Ya empieza a marearme otra vez y, con lo nervioso que estoy en este momento, poco me falta para partirle los dientes de un puñetazo.

– Explícamelo. No hables telegráficamente, porque no lo pillo.

– A veces los mensajes de correo llegan con un programita que los borra automáticamente al poco tiempo. Otros, con un programita que los devuelve al remitente. Si había mensajes de este tipo, no los vamos a encontrar.
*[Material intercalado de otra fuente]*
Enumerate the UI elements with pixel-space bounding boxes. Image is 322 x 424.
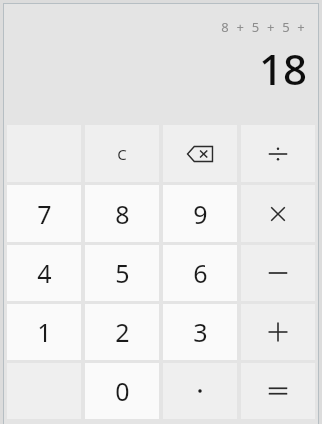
staticText: 3 — [193, 315, 208, 349]
staticText: 18 — [258, 40, 307, 97]
button[interactable]: 7 — [7, 185, 81, 242]
button[interactable]: 3 — [163, 304, 237, 360]
staticText: 0 — [115, 374, 130, 408]
button[interactable]: 1 — [7, 304, 81, 360]
button[interactable]: Backspace — [163, 125, 237, 182]
staticText: 6 — [193, 256, 208, 290]
button[interactable]: Plus — [241, 304, 315, 360]
button[interactable]: 5 — [85, 245, 159, 301]
button[interactable]: 4 — [7, 245, 81, 301]
button[interactable]: Multiply — [241, 185, 315, 242]
button[interactable]: 8 — [85, 185, 159, 242]
staticText: 8 + 5 + 5 + — [221, 18, 307, 36]
button[interactable]: C — [85, 125, 159, 182]
button[interactable]: Minus — [241, 245, 315, 301]
staticText: 7 — [37, 197, 52, 231]
button[interactable]: 0 — [85, 363, 159, 419]
button[interactable]: 2 — [85, 304, 159, 360]
button[interactable]: 9 — [163, 185, 237, 242]
staticText: 1 — [37, 315, 52, 349]
button[interactable]: Equals — [241, 363, 315, 419]
button[interactable]: Divide — [241, 125, 315, 182]
staticText: 9 — [193, 197, 208, 231]
staticText: C — [117, 144, 127, 164]
staticText: 5 — [115, 256, 130, 290]
button[interactable]: Decimal point — [163, 363, 237, 419]
staticText: 8 — [115, 197, 130, 231]
staticText: 4 — [37, 256, 52, 290]
button[interactable]: 6 — [163, 245, 237, 301]
staticText: 2 — [115, 315, 130, 349]
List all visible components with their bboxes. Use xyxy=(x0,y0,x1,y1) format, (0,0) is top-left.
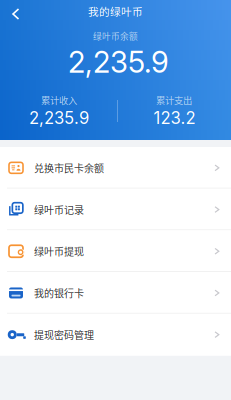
staticText: 我的银行卡 xyxy=(34,286,84,300)
staticText: 绿叶币记录 xyxy=(34,202,84,217)
staticText: 累计收入 xyxy=(41,93,77,107)
staticText: 123.2 xyxy=(154,108,196,128)
staticText: 绿叶币余额 xyxy=(93,30,138,42)
button[interactable]: 绿叶币记录 xyxy=(0,189,231,230)
staticText: 绿叶币提现 xyxy=(34,244,84,258)
staticText: 兑换市民卡余额 xyxy=(34,161,104,175)
button[interactable]: 我的银行卡 xyxy=(0,272,231,314)
staticText: 我的绿叶币 xyxy=(88,3,143,19)
staticText: 2,235.9 xyxy=(68,44,169,80)
staticText: 提现密码管理 xyxy=(34,327,94,342)
staticText: 累计支出 xyxy=(156,93,192,107)
button[interactable]: 提现密码管理 xyxy=(0,314,231,356)
button[interactable]: 兑换市民卡余额 xyxy=(0,147,231,189)
button[interactable]: Back xyxy=(0,2,32,26)
button[interactable]: 绿叶币提现 xyxy=(0,230,231,272)
staticText: 2,235.9 xyxy=(29,108,89,128)
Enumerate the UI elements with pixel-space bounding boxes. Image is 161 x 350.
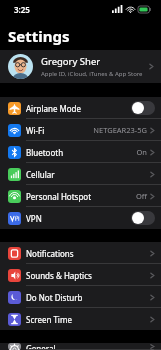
- staticText: Screen Time: [26, 314, 150, 325]
- staticText: 3:25: [14, 4, 30, 15]
- staticText: VPN: [26, 213, 131, 224]
- button[interactable]: Gregory Sher: [0, 50, 161, 83]
- button[interactable]: Cellular: [0, 163, 161, 185]
- button[interactable]: General: [0, 343, 161, 350]
- staticText: General: [26, 343, 150, 350]
- button[interactable]: Toggle: [131, 211, 155, 225]
- button[interactable]: Screen Time: [0, 308, 161, 330]
- button[interactable]: Bluetooth: [0, 141, 161, 163]
- button[interactable]: Toggle: [131, 101, 155, 115]
- button[interactable]: Notifications: [0, 242, 161, 264]
- staticText: On: [136, 147, 147, 157]
- button[interactable]: Airplane Mode: [0, 97, 161, 119]
- staticText: Settings: [8, 26, 70, 46]
- button[interactable]: Wi-Fi: [0, 119, 161, 141]
- staticText: Do Not Disturb: [26, 292, 150, 303]
- staticText: Sounds & Haptics: [26, 270, 150, 281]
- button[interactable]: VPN: [0, 207, 161, 229]
- staticText: Notifications: [26, 248, 150, 259]
- staticText: Personal Hotspot: [26, 191, 135, 202]
- staticText: Wi-Fi: [26, 125, 93, 136]
- button[interactable]: Personal Hotspot: [0, 185, 161, 207]
- staticText: Off: [135, 191, 147, 201]
- staticText: Apple ID, iCloud, iTunes & App Store: [41, 70, 143, 78]
- staticText: Cellular: [26, 169, 150, 180]
- staticText: Airplane Mode: [26, 103, 131, 114]
- staticText: NETGEAR23-5G: [93, 125, 147, 135]
- button[interactable]: Sounds & Haptics: [0, 264, 161, 286]
- staticText: Gregory Sher: [41, 55, 101, 68]
- button[interactable]: Do Not Disturb: [0, 286, 161, 308]
- staticText: Bluetooth: [26, 147, 136, 158]
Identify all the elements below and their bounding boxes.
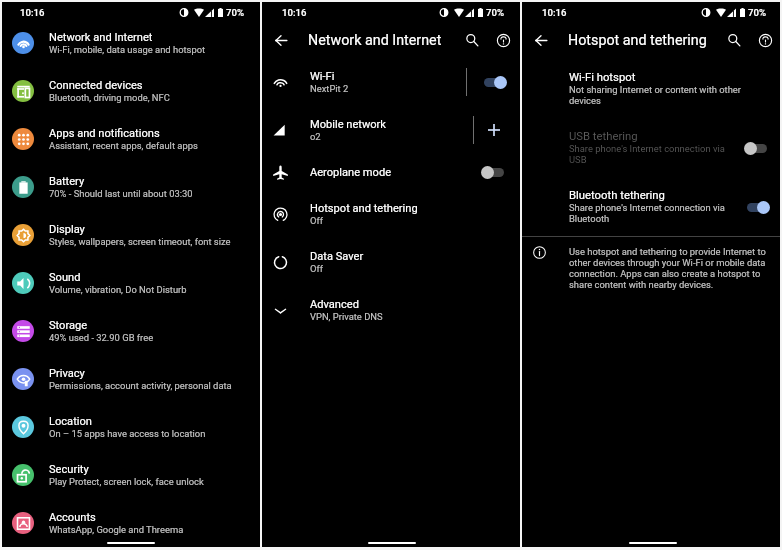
staticText: Use hotspot and tethering to provide Int…	[569, 246, 776, 290]
staticText: Data Saver	[310, 250, 364, 263]
staticText: 70%	[226, 7, 244, 18]
button[interactable]: Battery	[0, 163, 260, 211]
staticText: Display	[49, 223, 85, 236]
staticText: Aeroplane mode	[310, 166, 392, 179]
staticText: Hotspot and tethering	[568, 32, 707, 49]
button[interactable]: Add network	[483, 119, 505, 141]
staticText: o2	[310, 131, 321, 142]
staticText: Apps and notifications	[49, 127, 160, 140]
button[interactable]: Wi-Fi	[262, 58, 520, 106]
staticText: 10:16	[542, 7, 567, 18]
button[interactable]: Turn on	[744, 141, 770, 155]
button[interactable]: Network and Internet	[0, 19, 260, 67]
staticText: Styles, wallpapers, screen timeout, font…	[49, 236, 231, 247]
staticText: Play Protect, screen lock, face unlock	[49, 476, 204, 487]
button[interactable]: Sound	[0, 259, 260, 307]
staticText: On – 15 apps have access to location	[49, 428, 206, 439]
button[interactable]: Aeroplane mode	[262, 154, 520, 190]
staticText: Volume, vibration, Do Not Disturb	[49, 284, 187, 295]
staticText: Off	[310, 263, 323, 274]
staticText: WhatsApp, Google and Threema	[49, 524, 184, 535]
staticText: Share phone's Internet connection via US…	[569, 143, 744, 165]
button[interactable]: Bluetooth tethering	[522, 177, 782, 236]
staticText: Wi-Fi hotspot	[569, 71, 636, 84]
button[interactable]: Connected devices	[0, 67, 260, 115]
button[interactable]: Turn on	[481, 165, 507, 179]
staticText: Wi-Fi	[310, 70, 335, 83]
staticText: Location	[49, 415, 92, 428]
staticText: 70%	[748, 7, 766, 18]
staticText: Battery	[49, 175, 85, 188]
staticText: Permissions, account activity, personal …	[49, 380, 232, 391]
button[interactable]: Wi-Fi hotspot	[522, 58, 782, 118]
button[interactable]: Turn off	[481, 75, 507, 89]
button[interactable]: Accounts	[0, 499, 260, 547]
staticText: Share phone's Internet connection via Bl…	[569, 202, 744, 224]
staticText: Connected devices	[49, 79, 143, 92]
button[interactable]: Data Saver	[262, 238, 520, 286]
button[interactable]: Back	[270, 29, 292, 51]
staticText: Wi-Fi, mobile, data usage and hotspot	[49, 44, 206, 55]
staticText: VPN, Private DNS	[310, 311, 383, 322]
staticText: 70%	[486, 7, 504, 18]
button[interactable]: Help	[752, 27, 778, 53]
button[interactable]: Turn off	[744, 200, 770, 214]
button[interactable]: Mobile network	[262, 106, 520, 154]
staticText: Sound	[49, 271, 81, 284]
button[interactable]: Privacy	[0, 355, 260, 403]
button[interactable]: Hotspot and tethering	[262, 190, 520, 238]
staticText: Mobile network	[310, 118, 386, 131]
button[interactable]: Apps and notifications	[0, 115, 260, 163]
button[interactable]: Security	[0, 451, 260, 499]
button[interactable]: Location	[0, 403, 260, 451]
staticText: Bluetooth, driving mode, NFC	[49, 92, 170, 103]
staticText: Hotspot and tethering	[310, 202, 418, 215]
button[interactable]: Display	[0, 211, 260, 259]
staticText: Network and Internet	[49, 31, 153, 44]
button[interactable]: Back	[530, 29, 552, 51]
button[interactable]: Advanced	[262, 286, 520, 334]
staticText: Security	[49, 463, 89, 476]
staticText: Advanced	[310, 298, 359, 311]
staticText: 49% used - 32.90 GB free	[49, 332, 154, 343]
button[interactable]: Help	[490, 27, 516, 53]
staticText: Storage	[49, 319, 88, 332]
staticText: Network and Internet	[308, 32, 442, 49]
staticText: USB tethering	[569, 130, 638, 143]
button[interactable]: Search	[722, 28, 746, 52]
staticText: Privacy	[49, 367, 85, 380]
staticText: Accounts	[49, 511, 96, 524]
staticText: NextPit 2	[310, 83, 349, 94]
staticText: Not sharing Internet or content with oth…	[569, 84, 744, 106]
staticText: 10:16	[20, 7, 45, 18]
staticText: 10:16	[282, 7, 307, 18]
button[interactable]: USB tethering	[522, 118, 782, 177]
staticText: Off	[310, 215, 323, 226]
staticText: Bluetooth tethering	[569, 189, 665, 202]
button[interactable]: Storage	[0, 307, 260, 355]
staticText: 70% - Should last until about 03:30	[49, 188, 193, 199]
button[interactable]: Search	[460, 28, 484, 52]
staticText: Assistant, recent apps, default apps	[49, 140, 198, 151]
– ¿Y la biografía? ¿Por qué no fue destruida ni devuelta?

Se encoge de hombros.

– Yo qué sé. Quizá la dejaran más tiempo en el disco duro, para que Vakirtzís pudiera acabar de leerla.

Empiezo a entender lo que intenta decirme. Logarás había enviado a Vakirtzís más documentos, aunque sólo para que los leyese. Terminada la lectura, los mensajes eran borrados o devueltos. Le dejó la biografía, bien porque hace falta más tiempo para leerla, bien porque, de todos modos, saldría a la luz y no había motivos para hacerla desaparecer.

Ya que no abrigo esperanzas de desenterrar nuevos secretos del ordenador, dirijo mi atención a escondites más prosaicos y humildes, como los cajones.

– ¿Qué has encontrado? -pregunto a Kula.

– Por lo que veo, grabaciones de los programas televisivos de Vakirtzís.

Me agacho y recojo una cinta. Lleva la fecha de la emisión del programa, como todas las demás. Me pongo a buscar la grabación correspondiente al 21 de mayo, el programa en el que, según Stefanakos, lo hacían objeto de chantaje, pero no figura entre el resto. Mis ojos se detienen en el último cajón, el que tiene cerradura de seguridad. Sigue cerrado con llave.

– Ya he buscado por todas partes pero no doy con la llave -se lamenta Kula.

– Ve a llamar a la mujer de Vakirtzís.

– Ya está, no hay nada más -anuncia Spiros.

Apaga el ordenador y se acerca al televisor, que está un poco más allá. Toma el mando a distancia, enciende el aparato y se apoltrona en el sillón que hay delante. Ni árboles, ni piscinas, ni nada. La única visión que lo emociona es la de una pantalla.